Le Japon et le Dai Viêt (ancien Vietnam) au 17ème siècle : des partenaires privilégiés ?

Conférence par Pierre-Emmanuel Bachelet, maître de conférences en Histoire moderne et contemporaine de l’Asie Orientale et de l’Asie du Sud-Est à l’École Normale Supérieure de Lyon et membre de l’Institut d’Asie Orientale (UMR 5062).Dans son livre Bateaux-pigeons et quartiers japonais, Pierre-Emmanuel Bachelet restitue les échanges entre le Japon et le Đại Việt de la fin du 16ème au début du 18ème siècle.

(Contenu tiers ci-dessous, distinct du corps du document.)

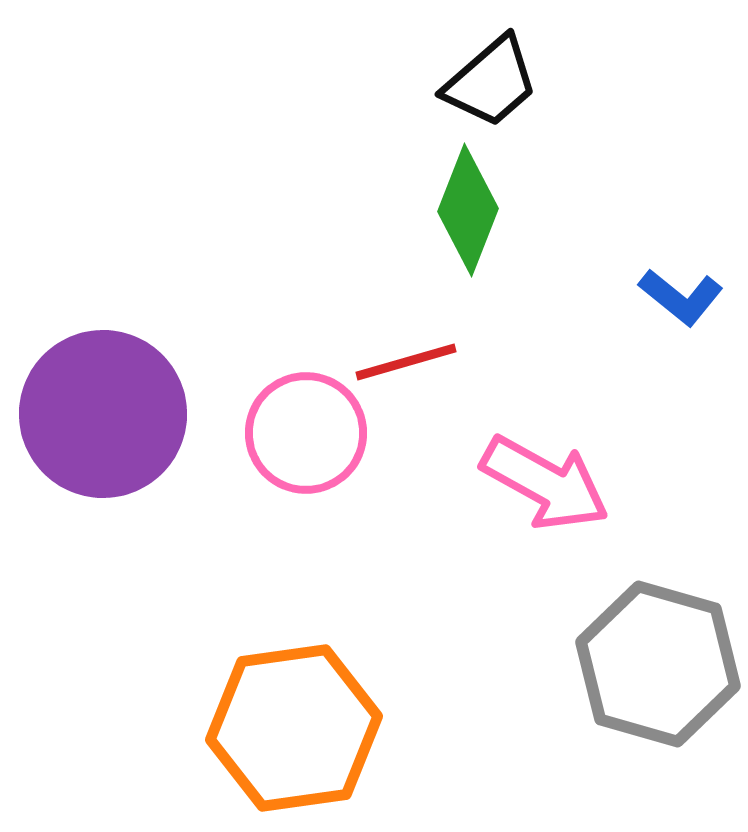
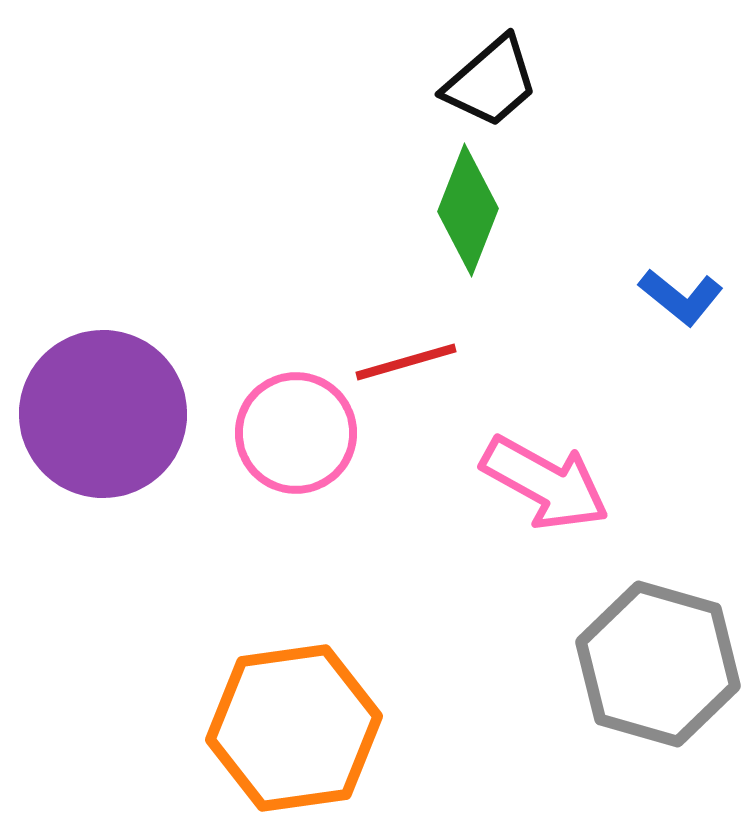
pink circle: moved 10 px left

De même, il  expose le rôle des communautés établies au Đại Việt, en particulier dans le quartier japonais (Nihonmachi) de Hội An. Il montre que les Japonais y ont été des intermédiaires de premier plan dans les relations entre Vietnamiens et Européens.

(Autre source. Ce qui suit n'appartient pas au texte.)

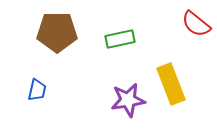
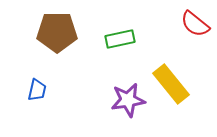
red semicircle: moved 1 px left
yellow rectangle: rotated 18 degrees counterclockwise
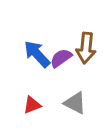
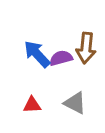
purple semicircle: rotated 20 degrees clockwise
red triangle: rotated 18 degrees clockwise
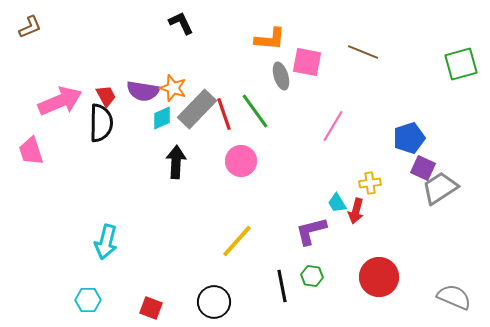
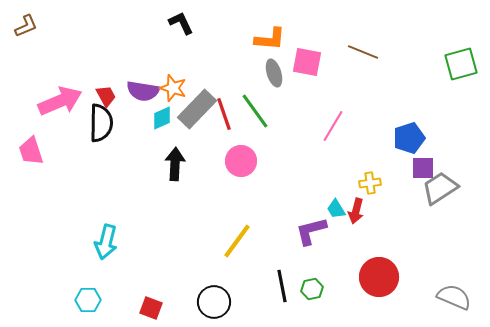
brown L-shape: moved 4 px left, 1 px up
gray ellipse: moved 7 px left, 3 px up
black arrow: moved 1 px left, 2 px down
purple square: rotated 25 degrees counterclockwise
cyan trapezoid: moved 1 px left, 6 px down
yellow line: rotated 6 degrees counterclockwise
green hexagon: moved 13 px down; rotated 20 degrees counterclockwise
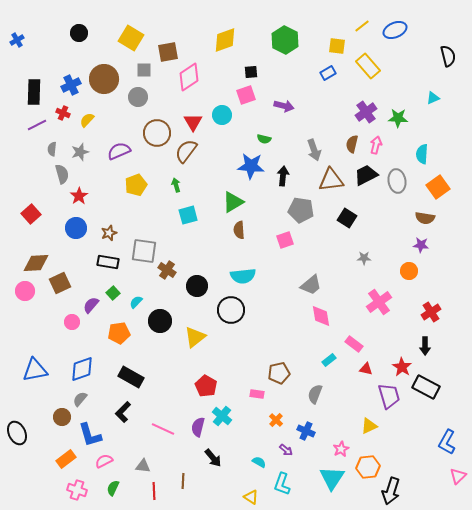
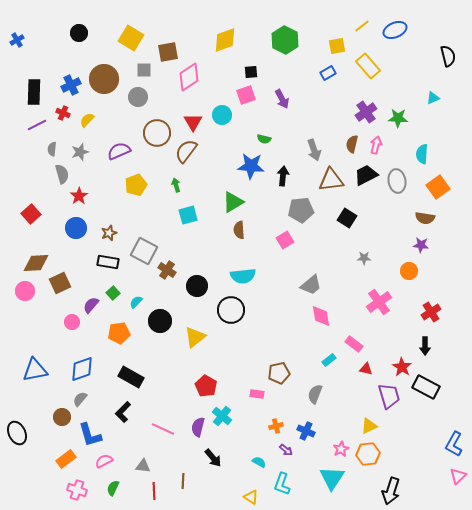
yellow square at (337, 46): rotated 18 degrees counterclockwise
purple arrow at (284, 106): moved 2 px left, 7 px up; rotated 48 degrees clockwise
gray pentagon at (301, 210): rotated 15 degrees counterclockwise
pink square at (285, 240): rotated 12 degrees counterclockwise
gray square at (144, 251): rotated 20 degrees clockwise
orange cross at (276, 420): moved 6 px down; rotated 32 degrees clockwise
blue L-shape at (447, 442): moved 7 px right, 2 px down
orange hexagon at (368, 467): moved 13 px up
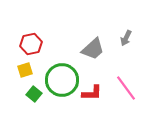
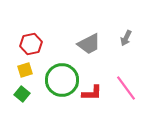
gray trapezoid: moved 4 px left, 5 px up; rotated 15 degrees clockwise
green square: moved 12 px left
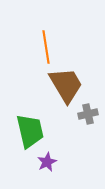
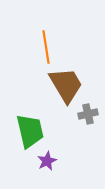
purple star: moved 1 px up
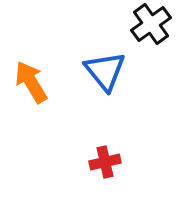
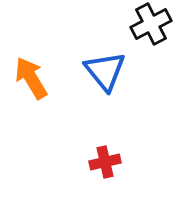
black cross: rotated 9 degrees clockwise
orange arrow: moved 4 px up
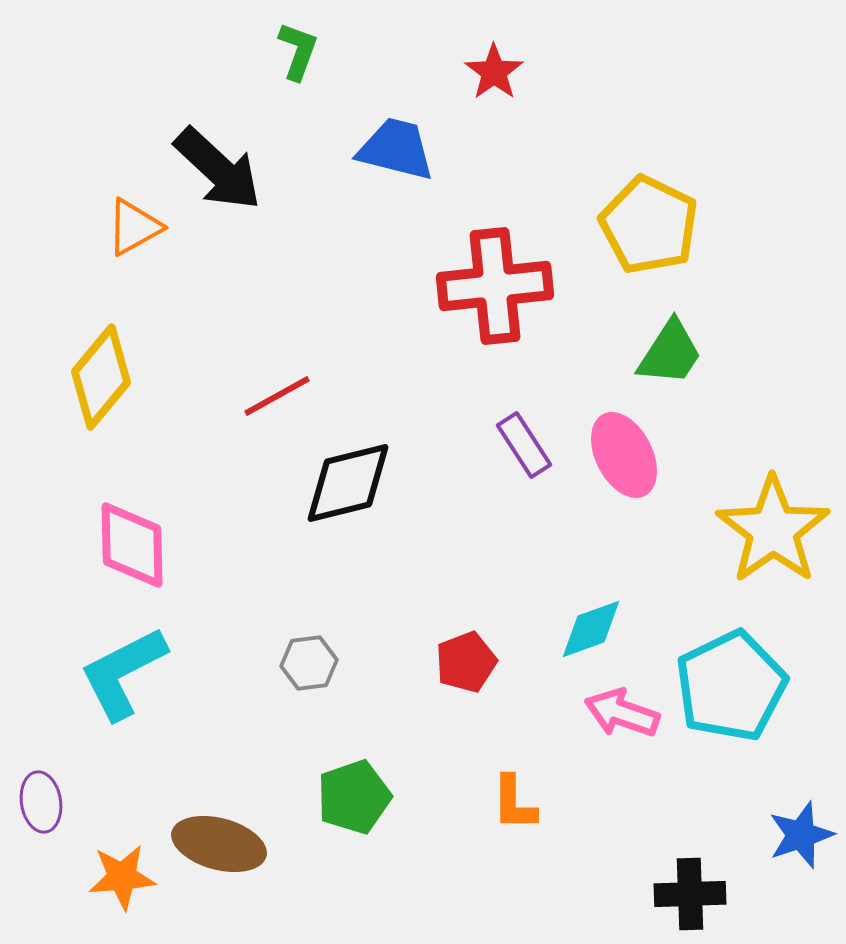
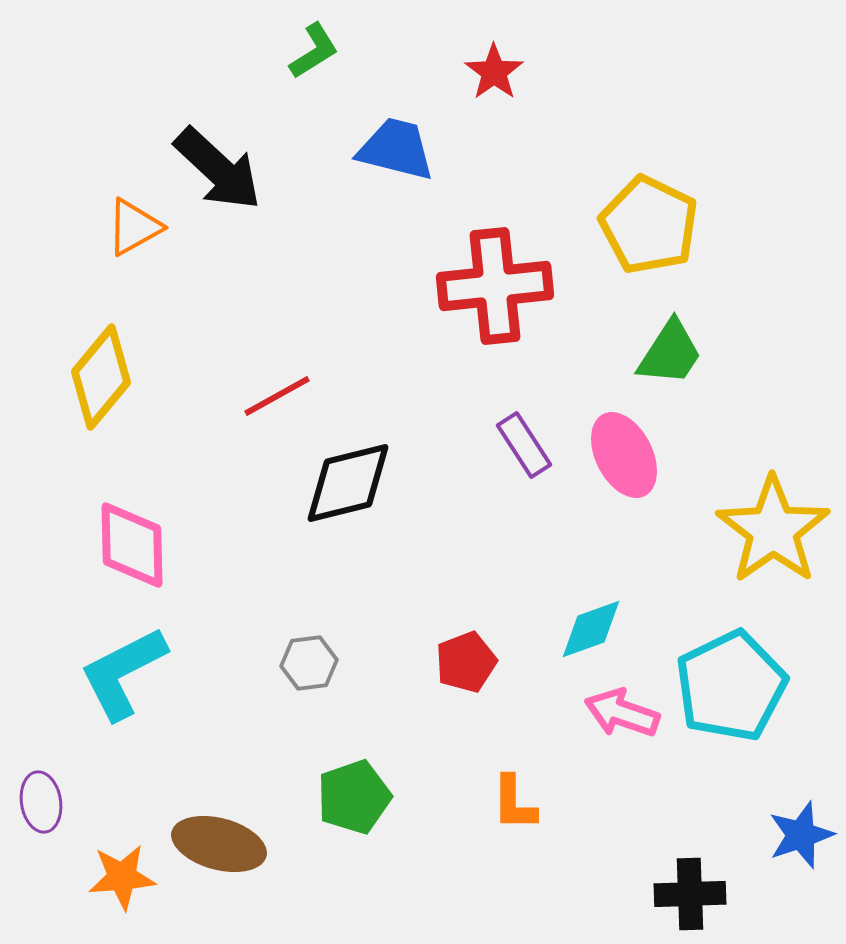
green L-shape: moved 16 px right; rotated 38 degrees clockwise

Il a puisé ses sources dans l’historiographie japonaise ancienne et les historiographies des circulations et des relations interculturelles.

Le Japon connaît, au 16ème siècle, une période de grande instabilité politique avec les guerres entre les grands clans, l’effritement du pouvoir impérial et celui du shogunat jusqu’à la prise du pouvoir par Tokugawa Ieyasu (1543-1616) en 1603 qui s’assure la maîtrise du pays. Nommé shogun par l’empereur, le titre sera héréditaire jusqu’au 19ème siècle.
À la même époque, le Đại Việt est, lui aussi, secoué par des troubles jusqu’à ce qu’une trêve soit plus ou moins établie entre les familles Nguyễn et Trịnh, en 1672, scindant le pays en deux: le Đàng Trong des Nguyễn au Sud (Cochinchine) et le Đàng Ngoài des Trịnh au Nord (Tonkin). Mais durant cette période, l’unité fictive du pays est entretenue par les deux clans qui se disent agir au nom du roi Lê que les Trinh maintiennent au pouvoir, les deux semi-États se désignant sous le nom de «royaume d’Annam».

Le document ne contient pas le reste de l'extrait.